Monday, April 7, 2014

As much as I would like to convince myself I am not,

I am not exactly happy with myself per se but I am content with myself. Although there are qualities that I do quite enjoy about myself, such as being such a driven person who does everything I can do achieve exactly what I want out of life, there are aspects of my personality that I really want to change. 

I admit, I do come off as a cold, dark, mean, sarcastic, sassy, snarky, blunt, witty, rude asshole. But I can promise you that is not all of me and that I do in fact have a completely different side of me that I wish people would be able to see. I suppose it in a way, is my fault that people do not see this. But at the same time, it is just as much everyone else's fault that they don't see this side of me too. 
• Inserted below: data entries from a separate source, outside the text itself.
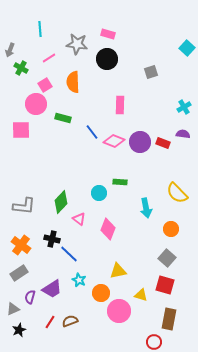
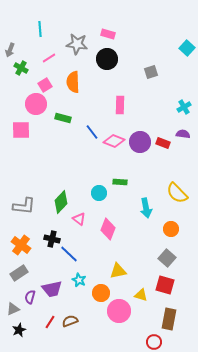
purple trapezoid at (52, 289): rotated 20 degrees clockwise
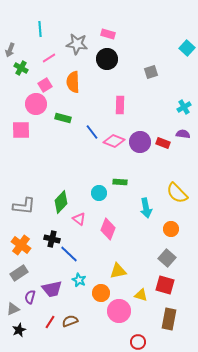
red circle at (154, 342): moved 16 px left
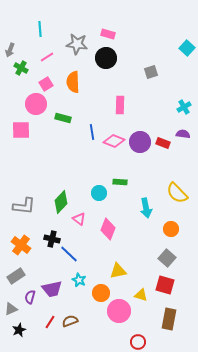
pink line at (49, 58): moved 2 px left, 1 px up
black circle at (107, 59): moved 1 px left, 1 px up
pink square at (45, 85): moved 1 px right, 1 px up
blue line at (92, 132): rotated 28 degrees clockwise
gray rectangle at (19, 273): moved 3 px left, 3 px down
gray triangle at (13, 309): moved 2 px left
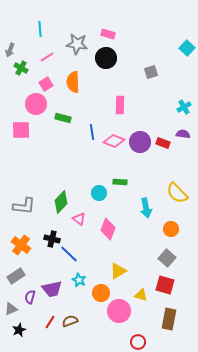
yellow triangle at (118, 271): rotated 18 degrees counterclockwise
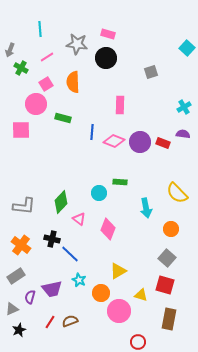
blue line at (92, 132): rotated 14 degrees clockwise
blue line at (69, 254): moved 1 px right
gray triangle at (11, 309): moved 1 px right
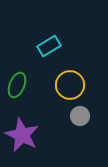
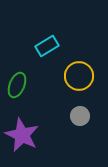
cyan rectangle: moved 2 px left
yellow circle: moved 9 px right, 9 px up
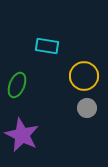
cyan rectangle: rotated 40 degrees clockwise
yellow circle: moved 5 px right
gray circle: moved 7 px right, 8 px up
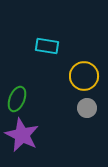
green ellipse: moved 14 px down
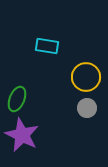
yellow circle: moved 2 px right, 1 px down
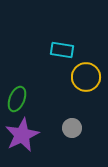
cyan rectangle: moved 15 px right, 4 px down
gray circle: moved 15 px left, 20 px down
purple star: rotated 20 degrees clockwise
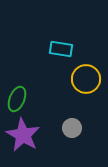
cyan rectangle: moved 1 px left, 1 px up
yellow circle: moved 2 px down
purple star: moved 1 px right; rotated 16 degrees counterclockwise
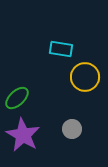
yellow circle: moved 1 px left, 2 px up
green ellipse: moved 1 px up; rotated 25 degrees clockwise
gray circle: moved 1 px down
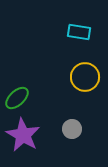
cyan rectangle: moved 18 px right, 17 px up
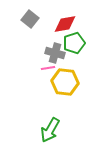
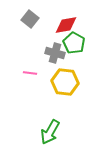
red diamond: moved 1 px right, 1 px down
green pentagon: rotated 25 degrees counterclockwise
pink line: moved 18 px left, 5 px down; rotated 16 degrees clockwise
green arrow: moved 2 px down
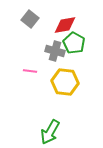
red diamond: moved 1 px left
gray cross: moved 2 px up
pink line: moved 2 px up
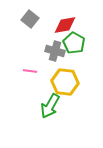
green arrow: moved 26 px up
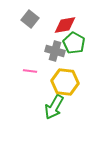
green arrow: moved 4 px right, 1 px down
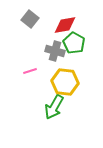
pink line: rotated 24 degrees counterclockwise
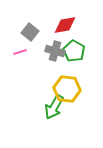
gray square: moved 13 px down
green pentagon: moved 8 px down
pink line: moved 10 px left, 19 px up
yellow hexagon: moved 2 px right, 7 px down
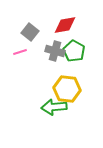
green arrow: rotated 55 degrees clockwise
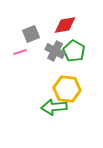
gray square: moved 1 px right, 2 px down; rotated 30 degrees clockwise
gray cross: rotated 12 degrees clockwise
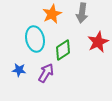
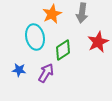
cyan ellipse: moved 2 px up
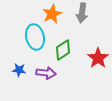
red star: moved 16 px down; rotated 10 degrees counterclockwise
purple arrow: rotated 66 degrees clockwise
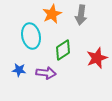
gray arrow: moved 1 px left, 2 px down
cyan ellipse: moved 4 px left, 1 px up
red star: moved 1 px left; rotated 15 degrees clockwise
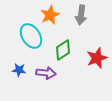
orange star: moved 2 px left, 1 px down
cyan ellipse: rotated 20 degrees counterclockwise
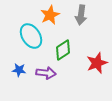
red star: moved 5 px down
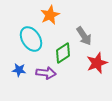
gray arrow: moved 3 px right, 21 px down; rotated 42 degrees counterclockwise
cyan ellipse: moved 3 px down
green diamond: moved 3 px down
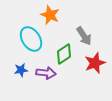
orange star: rotated 24 degrees counterclockwise
green diamond: moved 1 px right, 1 px down
red star: moved 2 px left
blue star: moved 2 px right; rotated 16 degrees counterclockwise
I don't like being hurt, I don't like being picked on, and growing up that was all that ever happened to me, I am the way I am because of the events that happened in my life. I would like to be happy, bubbly, sweet, and nice. I hear from a lot of co-workers that I sound rather, apathetic. That I really should express my emotions more than I currently do. It's rather hard for me because I hide what I really feel and want to express. Why? Not sure, but I do. The thing is, the so called "negative" qualities I listed above can come off as rather negative, but at the same time it contributes to my independent side, to the side that allows for me to take care and defend myself and my loved ones when necessary. I guess it really depends on what perspective you take when applying these qualities. 

I do find find myself bitting my tongue sometimes, but there are other times where I don't but based on the situation I do. Although I have come to love myself, the skills, and the qualities I posses. I still find myself critiquing myself. But isn't that the whole process of growing up as well? To critique and change yourself for the better? Or maybe it isn't? 

Maybe it is being able to adapt to the situation. I find myself often thinking about things i could have said and things I could have done differently. I think being able to adapt is much better than acting a certain way the whole time. For example, when someone is picking on a friend or a family member, I would act os much differently. I am definitely not the type of person who will accept being pushed over, but i am also not the type of person to blow a situation out of proportion. Back to the example of someone picking on a family or a friend, I would definitely defend them and you can count on my sassy and snarky side coming out. But if it's a situation where someone is a real live threat, be I would definitely be passive. Knowing when to do something, say something or when to bite your tongue is most definitely a skill to have.